Besides queue optimization, what other performance boosts does io_uring offer?
Although read & write system calls are gone, io_uring still needs other calls, like io_uring_enter to notify the kernel to process tasks. However, this is still more efficient than epoll:
epoll:
epoll_wait+read/writesystem calls.io_uring:
io_uring_entertriggers the kernel and waits for CQ entries.
SQPOLL Mode for Zero I/O System Calls
To achieve zero I/O system calls, io_uring supports the SQPOLL mode. In this mode, the kernel uses an additional kernel thread to continuously poll the SQ. The user-space process does not need to execute io_uring_enter; it only needs to continuously poll the CQ. The downside is that if there is no data in the CQ, the process will perform many "useless" pulls. Therefore, SQPOLL is suitable for high-intensity, low-latency request scenarios.

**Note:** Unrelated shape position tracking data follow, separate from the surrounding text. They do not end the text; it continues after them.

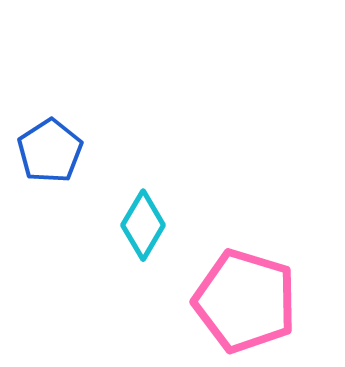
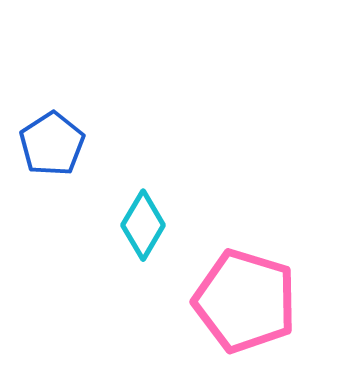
blue pentagon: moved 2 px right, 7 px up
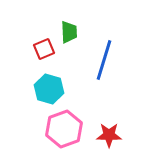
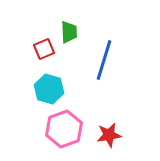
red star: rotated 10 degrees counterclockwise
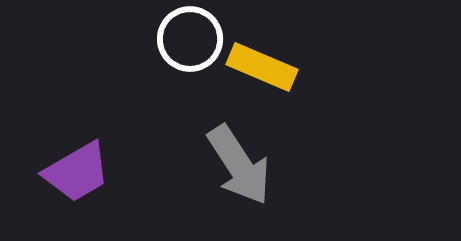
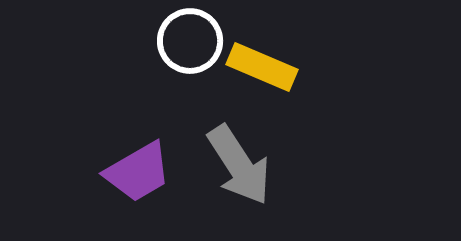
white circle: moved 2 px down
purple trapezoid: moved 61 px right
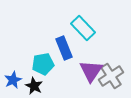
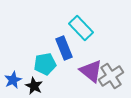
cyan rectangle: moved 2 px left
cyan pentagon: moved 2 px right
purple triangle: rotated 25 degrees counterclockwise
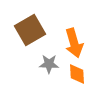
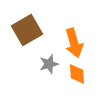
brown square: moved 3 px left
gray star: rotated 18 degrees counterclockwise
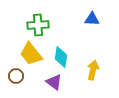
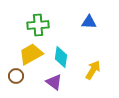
blue triangle: moved 3 px left, 3 px down
yellow trapezoid: rotated 100 degrees clockwise
yellow arrow: rotated 18 degrees clockwise
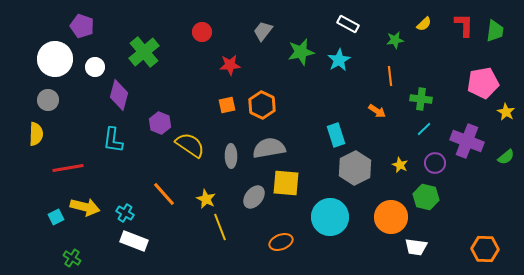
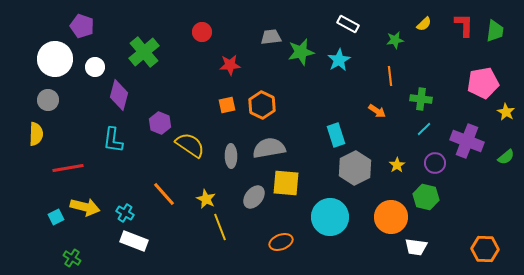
gray trapezoid at (263, 31): moved 8 px right, 6 px down; rotated 45 degrees clockwise
yellow star at (400, 165): moved 3 px left; rotated 14 degrees clockwise
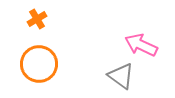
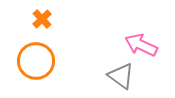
orange cross: moved 5 px right; rotated 12 degrees counterclockwise
orange circle: moved 3 px left, 3 px up
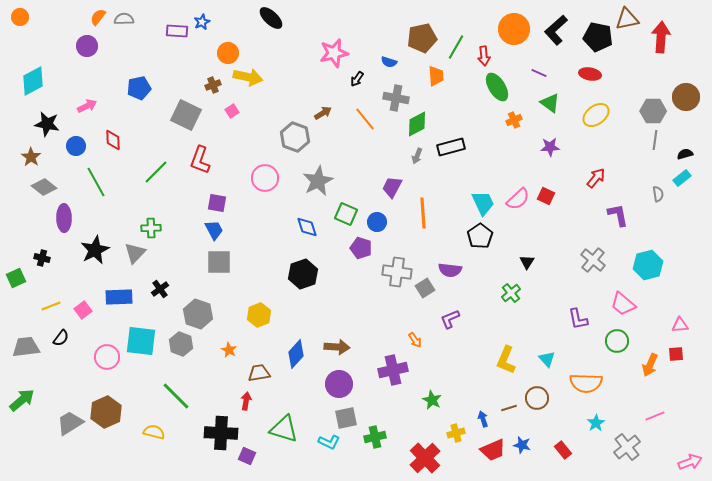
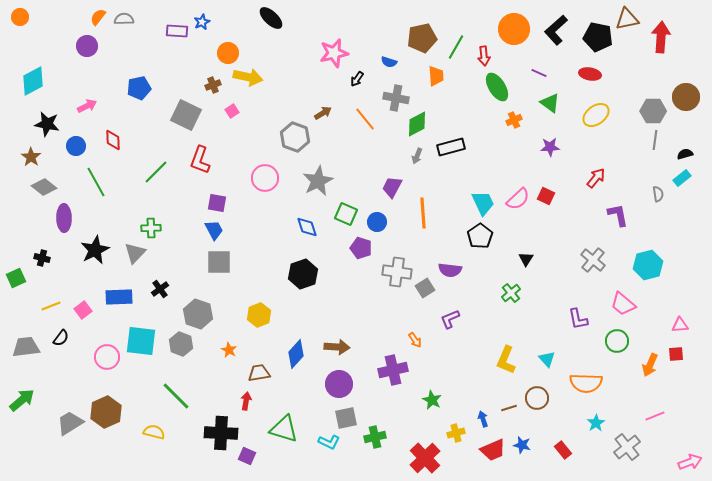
black triangle at (527, 262): moved 1 px left, 3 px up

IOPOLL Mode for Hardware Interrupt Optimization
The second optimization concerns hardware interrupts. io_uring still relies on hardware interrupts to signal completion, after which the kernel places the I/O results into the CQ.
However, hardware interrupts are not free. When the CPU receives an interrupt, it must first execute the interrupt handler. In addition to pausing the current instruction, it also flushes subsequent instructions in the pipeline. After handling the interrupt, execution resumes from the interrupted instruction address, and the following instructions are decoded and refilled into the pipeline.
If a large number of interrupts arrive in a short period, the CPU repeatedly flushing its pipeline becomes costly. To mitigate this, the kernel uses NAPI to handle network packet interrupts. After receiving the first interrupt, it switches to a polling mode, draining packets from the NIC in batches to avoid a burst of interrupts triggered by incoming traffic.
However, NAPI is primarily designed for network packet processing. When io_uring is used for file I/O (e.g., databases), a surge of read operations can still generate a large number of interrupts. To address this, io_uring provides the IO_POLL mode, which bypasses interrupts entirely and continuously polls the device for completion events.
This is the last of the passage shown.